暴力と犯罪がはびこる暗黒街は変装パラダイス「ビートダウン」レビュー(3/5 ページ)

» 2005年11月25日 14時23分 公開
[小泉公仁,ITmedia]

それを“交渉”とは呼ばないと思う

 「ビートダウン」で特徴的なのが、「ネゴシエーション」によって敵対する陣営や無所属の者を自分の仲間として引き入れられるという点。このゲームでは、主人公5人のほかに100人余りの人物が登場するが、名前、ルックス、格闘スタイルなどがめいめい異なる。また、一部のキャラクターは「ピッキングが得意」などの特殊スキルを持っており、彼らを味方に付けることでプレイを有利に進めることもできる。なお、ネゴシエーションは、相手から金銭を奪い取ったり、情報を聞き出す際にも用いる。

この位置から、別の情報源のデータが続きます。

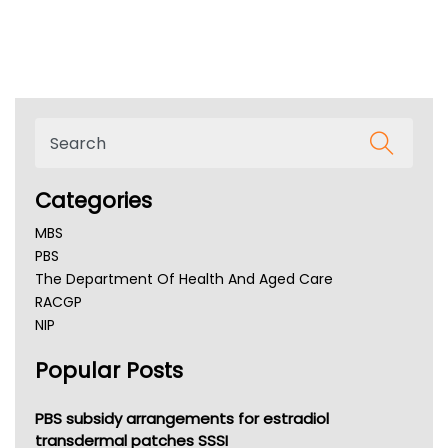
Categories
MBS
PBS
The Department Of Health And Aged Care
RACGP
NIP
AHPRA
Popular Posts
NSW Health
Queensland Health
Victoria Health
PBS subsidy arrangements for estradiol
Tasmania News
transdermal patches SSSI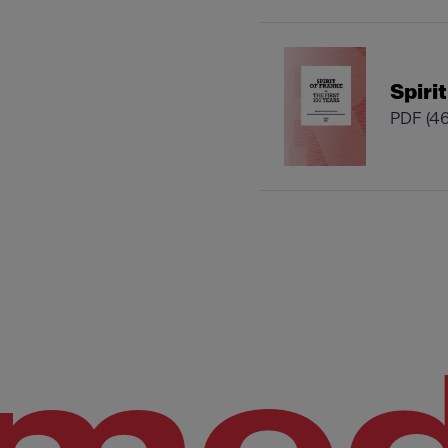
Spiri
PDF
(4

 ネゴシエーションは会話中と戦闘中(VSバトル時)に行えるが、会話のみで成立するケースはまれで、たいがいはVSバトルに持ち込んで、相手のPRIDEゲージをゼロにする必要がある。しかし、その姿は“交渉”と言うより、どう見てもシメているように思える……。

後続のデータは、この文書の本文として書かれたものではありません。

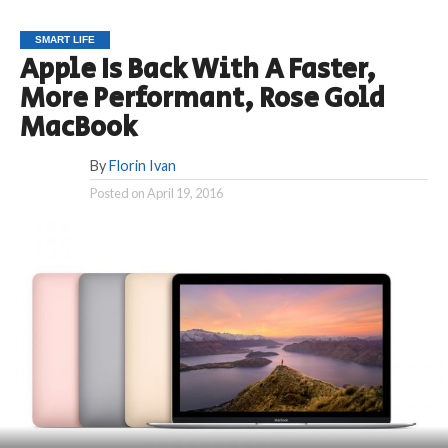
SMART LIFE
Apple Is Back With A Faster,
More Performant, Rose Gold
MacBook
By
Florin Ivan
Posted on
April 19, 2016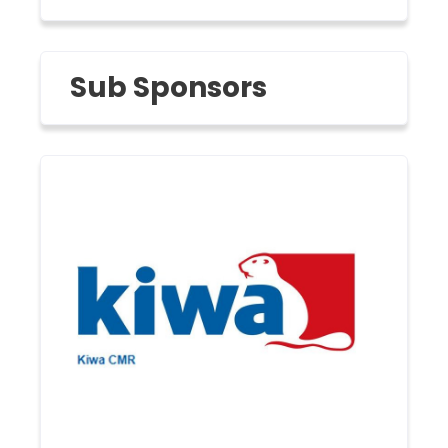
Sub Sponsors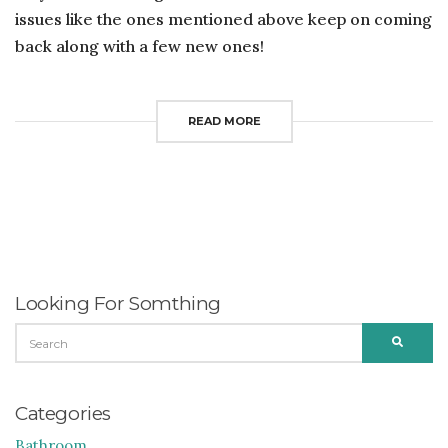
issues like the ones mentioned above keep on coming
back along with a few new ones!
READ MORE
Looking For Somthing
SEARCH
SEARC
FOR:
Categories
Bathroom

画像 VSバトルで対戦相手を攻撃したり、挑発を行うなどしてPRIDEゲージをゼロまで減らすと「NEGOTIATION OK」となる。このとき、△ボタン(PS2版の場合)で相手をつかむとネゴシエーションに移行。ここで「仲間にする」「金を奪う」など、任意のコマンドを選ぶ
画像 相手を壁に叩きつけながら「オイ!金をよこせ!」とは、また何とも手荒な交渉術で……。これがラス・ソンブラス流?
画像 プレーヤーキャラが所持している武器によっては、ネゴシエーション中のモーションも変化する。とりわけ悪辣なのが、相手の横っ面を札束(しかもニセ札)でピタピタと叩くという技(?)。こんなやり方で仲間にしても、信頼関係が築けるのかどうかは甚だ疑問……

 なお、ネゴシエーションで仲間にしたメンバーは、ゲーム序盤で入手する「ブラックリスト」で確認することができ、電話をかけて呼び出すことができる。仲間は最大2人まで連れて歩けるが、キャラクターにもそれぞれ性格や個性があるようで、組み合わせによっては「なんで○○が一緒にいるんだよ」などと言い始め、内輪もめになることも。その際、どうやってその場を収めるかもプレーヤーの選択次第となる。

 また、VSバトル中のネゴシエーション時のみ、本作のタイトル名と同じ「ビートダウン」という項目が出てくる。これは、マニュアルの記述によれば「相手を完膚なきまでに叩きのめす」ということだが、その様があまりに残虐で、何とも言えない後味の悪さを感じてしまう。「ビートダウン」を行った相手は二度とゲーム中に登場しないことからも、どういう意味を持つのか想像が付く(クリア後、2周目プレイに入ると再び登場するが)。ストーリーの進行上も何ら必然性のないコマンドだけに、さすがにこれは“やり過ぎ”との感が否めない。